Keep it cold: Pure maple syrup
The real stuff has no preservatives and can become moldy after opening if it’s not chilled within a few weeks or months. But if you’re using commercial, processed maple syrup, it’s good to stay in the pantry. If you’re not looking forward to pancakes with cold maple syrup, pour out a serving size and pop it in the microwave for 30 seconds––it’ll take your flapjacks to the next level.
Keep it cold: Ripe bananas
Ripe bananas stay at their perfect peak for another week if you toss them in the refrigerator—but wait until they’re soft with plenty of spots. If you put still-green or not-quite-ripe bananas in the fridge, it’ll halt the ripening process and you’ll never get the perfect banana…unless you like ’em green (Tip: There is less sugar in them that way!).

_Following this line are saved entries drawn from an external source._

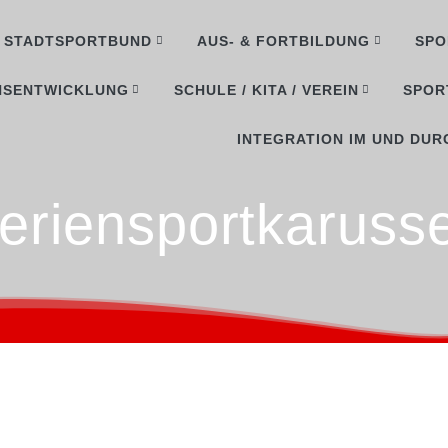
STADTSPORTBUND
AUS- & FORTBILDUNG
SPO
NSENTWICKLUNG
SCHULE / KITA / VEREIN
SPOR
INTEGRATION IM UND DUR
eriensportkarusse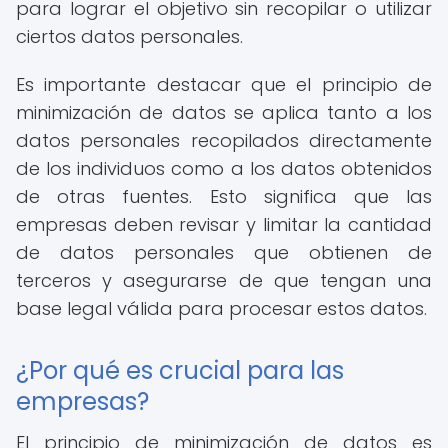
para lograr el objetivo sin recopilar o utilizar
ciertos datos personales.
Es importante destacar que el principio de
minimización de datos se aplica tanto a los
datos personales recopilados directamente
de los individuos como a los datos obtenidos
de otras fuentes. Esto significa que las
empresas deben revisar y limitar la cantidad
de datos personales que obtienen de
terceros y asegurarse de que tengan una
base legal válida para procesar estos datos.
¿Por qué es crucial para las
empresas?
El principio de minimización de datos es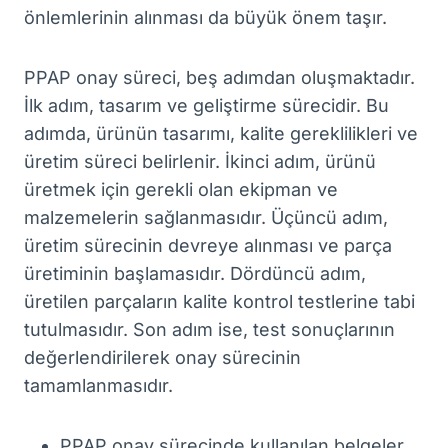
önlemlerinin alınması da büyük önem taşır.
PPAP onay süreci, beş adımdan oluşmaktadır.
İlk adım, tasarım ve geliştirme sürecidir. Bu
adımda, ürünün tasarımı, kalite gereklilikleri ve
üretim süreci belirlenir. İkinci adım, ürünü
üretmek için gerekli olan ekipman ve
malzemelerin sağlanmasıdır. Üçüncü adım,
üretim sürecinin devreye alınması ve parça
üretiminin başlamasıdır. Dördüncü adım,
üretilen parçaların kalite kontrol testlerine tabi
tutulmasıdır. Son adım ise, test sonuçlarının
değerlendirilerek onay sürecinin
tamamlanmasıdır.
PPAP onay sürecinde kullanılan belgeler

Better at room temp: Garlic
Entire bulbs of garlic can be left on the counter for up to 3-4 months, while individual cloves will last up to 10 days. And if you’re afraid you won’t use it quickly enough, you can store whole, unpeeled garlic in the freezer and remove cloves as you need them. But who doesn’t use garlic quickly? Here are 10 more foods you didn’t know you could freeze.
Better at room temp: Potatoes
Moisture makes spuds go blah; store in the pantry or on the counter for up to three weeks. Once you see ’em start to grow sprouts or get soft, that’s a sign to use them quickly (especially in soups and stews!) or ditch them. Also, beware: Potatoes exude (non-scented) fumes when they’re sitting out that can spoil other foods like onions more quickly. Don’t miss these 12 foods that you should never store together.
Keep it cold: Natural peanut butter
The oils in natural peanut butter can go rancid quickly when stored at warm temperatures. Take your PB out of the fridge 15-20 minutes before use and gift it a good stir to soften it up. Commercial, processed peanut butters, which include more than just peanuts as an ingredient, can be left in the pantry for up to a year, since there are added preservatives in the mix.